I am currently crediting the Deep learning Specialization, and have so far finished the first two courses.
How does one internalize the ideas and be able to implement them freely? For example, in Course 1 we built a neural network from scratch, I understand how to build a neural network and the theory behind it, but if I’m randomly told to implement it from scratch, it’s going to be very laborious to plan and code the whole model, even though I can write down the logic behind the model on paper. It seems to me like this is why there exist frameworks like TensorFlow, but am I losing out on something?
How should I make the best of my time in learning from the specialization? Is it by reading the relevant papers? Implementing each assignment from scratch or maybe something else?
Just for context, I have a master’s degree in mathematics and am hopefully going to be moving on to doctoral studies.

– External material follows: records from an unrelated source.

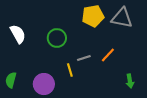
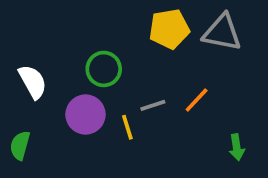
white semicircle: (18, 34) -> (33, 82), moved
purple circle: (44, 84) -> (85, 114), moved

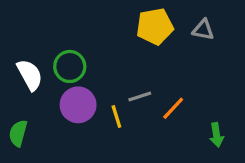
gray triangle: (222, 33) -> (203, 30), size x0.6
green circle: (104, 69) -> (70, 66), moved
orange line: (197, 100) -> (173, 108), moved

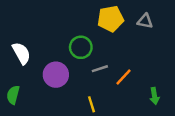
green circle: (70, 66) -> (81, 47), moved
yellow line: (116, 117) -> (92, 104), moved

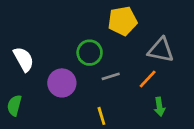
gray triangle: (145, 21) -> (161, 50), moved, size x1.5
orange line: (124, 77) -> (148, 79), moved
green arrow: (154, 96) -> (159, 107), moved

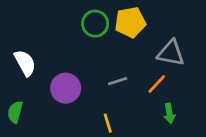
green circle: (90, 53) -> (95, 24), moved

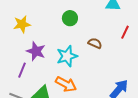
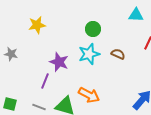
yellow star: (22, 24) -> (37, 25), moved
cyan star: (67, 56) -> (89, 54), moved

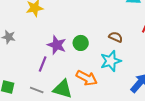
green circle: (93, 29) -> (81, 43), moved
cyan star: (89, 54) -> (111, 61), moved

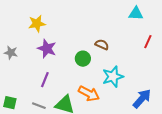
brown semicircle: (116, 37) -> (102, 45), moved
purple star: (57, 45) -> (47, 49), moved

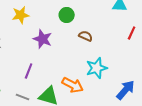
purple star: (47, 49) -> (43, 39), moved
green circle: (83, 59) -> (67, 15), moved

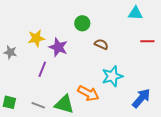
yellow star: (21, 15) -> (36, 38), moved
red line: (132, 33) -> (147, 41), turned 64
purple line: (29, 71) -> (42, 69), moved

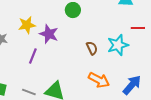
brown semicircle: (101, 44) -> (92, 48), moved, turned 40
cyan star: (112, 76) -> (118, 45), moved
orange arrow: (88, 93) -> (99, 80), moved

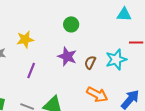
purple star: (49, 34) -> (67, 56), moved
brown semicircle: (92, 48) -> (90, 62), turned -128

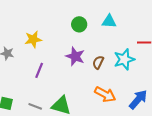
cyan triangle: (124, 14) -> (109, 21), moved

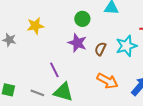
green circle: (79, 24) -> (82, 19), moved
purple line: (39, 70) -> (54, 70), moved, turned -49

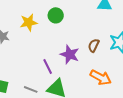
green circle: (82, 19) -> (56, 15), moved
purple star: (77, 43) -> (70, 54), moved

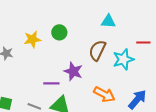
brown semicircle: (94, 45) -> (97, 50), moved, size x1.5
purple line: (48, 66) -> (51, 83), turned -63

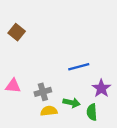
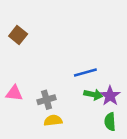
green arrow: (72, 103) -> (93, 95), moved
green semicircle: (92, 112) -> (110, 122), moved

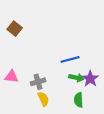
yellow semicircle: (53, 120) -> (43, 99), turned 72
green semicircle: (110, 122) -> (79, 100), moved

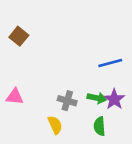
blue line: (70, 59) -> (110, 63), moved
gray cross: (38, 82) -> (67, 101), moved, turned 32

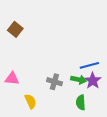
blue line: (110, 63) -> (89, 65), moved
yellow semicircle: (55, 125) -> (31, 101), moved

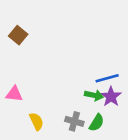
gray cross: (54, 82) -> (74, 121), moved
green semicircle: (81, 102) -> (97, 123), turned -144

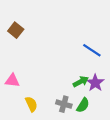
blue line: (107, 78) -> (92, 50), moved, turned 48
green arrow: (94, 95) -> (81, 82), turned -40

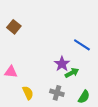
purple star: (95, 83) -> (62, 64), moved
green semicircle: (83, 105) -> (84, 97), moved

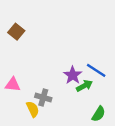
blue line: (82, 45) -> (96, 70), moved
gray cross: (57, 93) -> (43, 97), moved

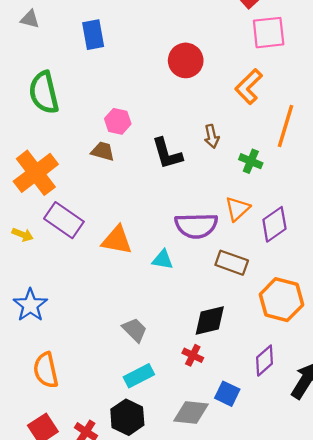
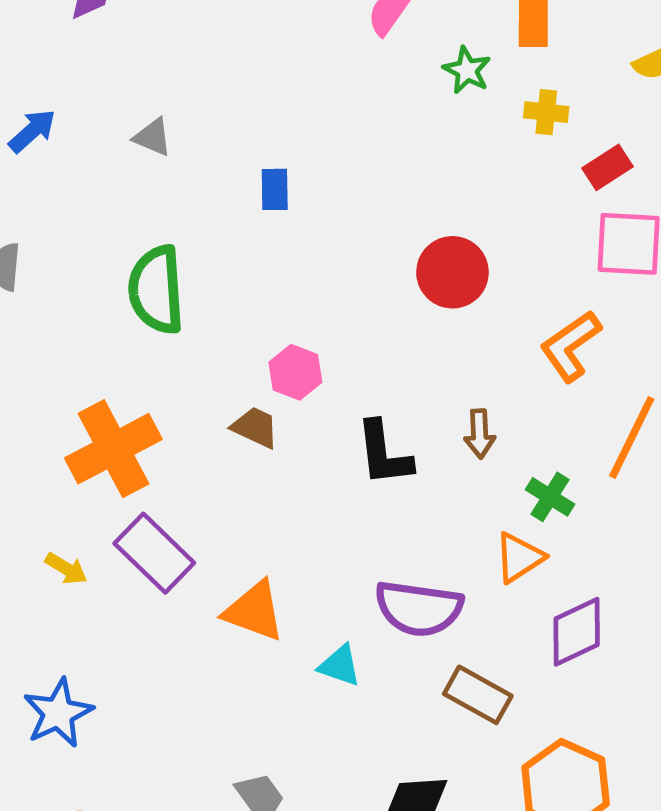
blue rectangle: (93, 35) -> (275, 189), size x0.7
orange triangle: (237, 209) -> (519, 558), moved

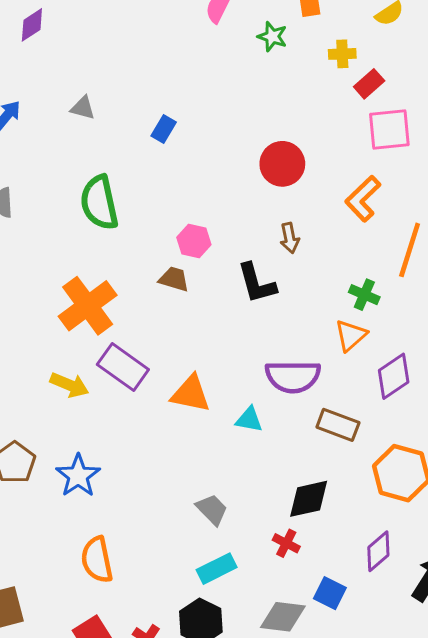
yellow cross: (546, 112) -> (342, 54), moved
blue rectangle: (275, 189) -> (164, 129), turned 40
brown arrow: (480, 434) -> (290, 238), moved
yellow arrow: (66, 569) -> (69, 385), size x1.4

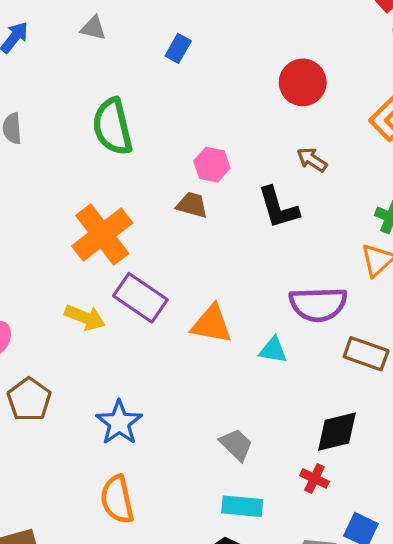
brown arrow: (290, 238) -> (312, 160), turned 136
blue star: (78, 476) -> (119, 423), moved
cyan rectangle: (217, 569) -> (242, 506), turned 33

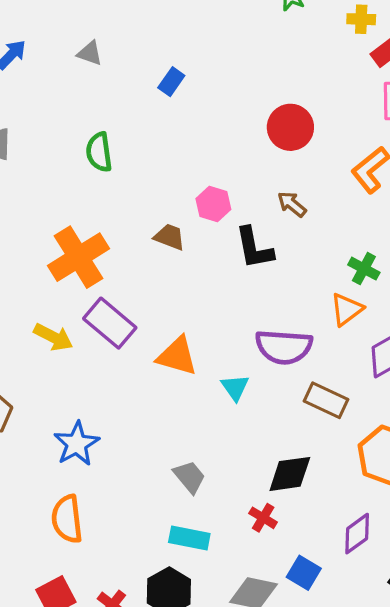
green semicircle: (112, 127) -> (99, 152), size x0.7
pink hexagon: (212, 165) -> (213, 204), moved
cyan triangle: (273, 350) -> (235, 388), turned 40

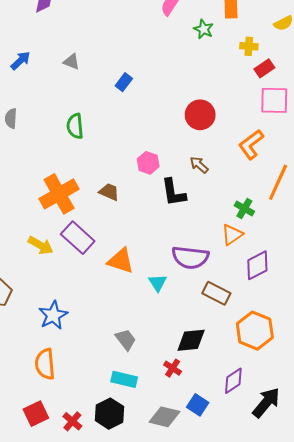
brown trapezoid: (169, 237) -> (109, 192), moved

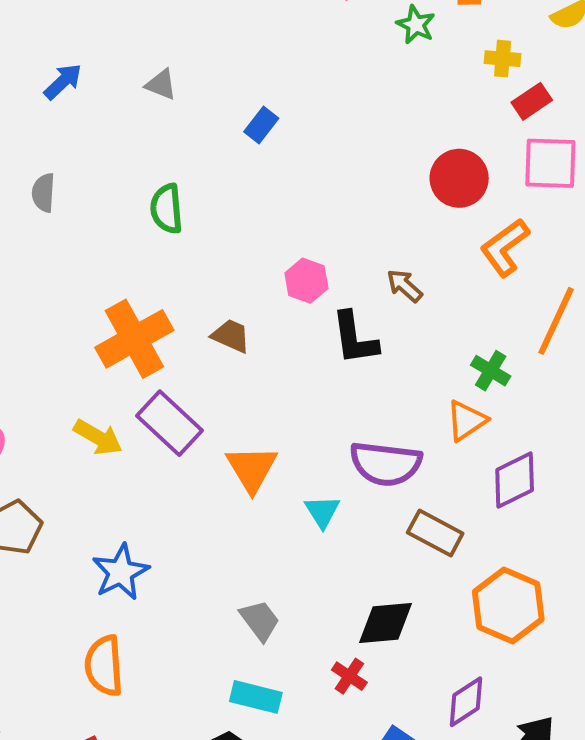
red circle: (200, 115) -> (459, 178), moved
orange triangle: (121, 261) -> (252, 469), turned 40

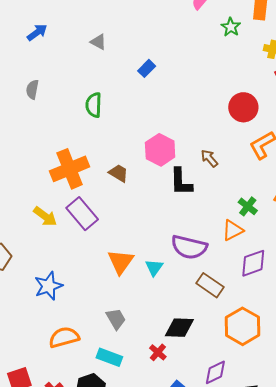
blue arrow: (63, 82) -> (37, 32), moved
pink hexagon: (306, 281) -> (160, 150), size x1.4
orange triangle: (252, 469) -> (121, 262), moved
orange semicircle: (104, 666) -> (64, 337), moved, turned 72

If you are going to apply the techniques you learn in DLS, the usual way is to use a framework like TensorFlow or PyTorch. Since you’ve finished Course 2, you have seen Prof Ng’s introduction to TensorFlow and how to apply it in at least one case. In Courses 4 and 5, you’ll continue to learn more about how to apply TensorFlow. As you have observed, Prof Ng believes that it’s important for us to understand how the algorithms actually work before we switch to using TF. He will follow the same pattern in Course 4: he’ll show us how to build a Convolutional Neural Network ourselves in python and numpy and then we’ll switch to using TensorFlow for more complex solutions. There are a couple of reasons for using this pedagogical method:
You really need to understand the different types of networks, how they work and what types of problems different networks are useful for solving. If you only learn TF, then everything just looks like a recipe based on some “black box” and you miss out on the intuitive understanding of why a given network is the right choice for a particular type of problem.
The second level of issues is that solving real world problems is not always a simple “cookie cutter” process. Frequently you find that the first thing you try doesn’t work very well or perhaps it sort of works, but needs some serious adjustment or tuning. If you only know things at the level of TF APIs, then you may not have the intuition for which direction to go when the first thing you try doesn’t work so well. Having some understanding of what’s actually happening with the algorithms gives you a better chance of having useful intuitions about how to get to a real working solution.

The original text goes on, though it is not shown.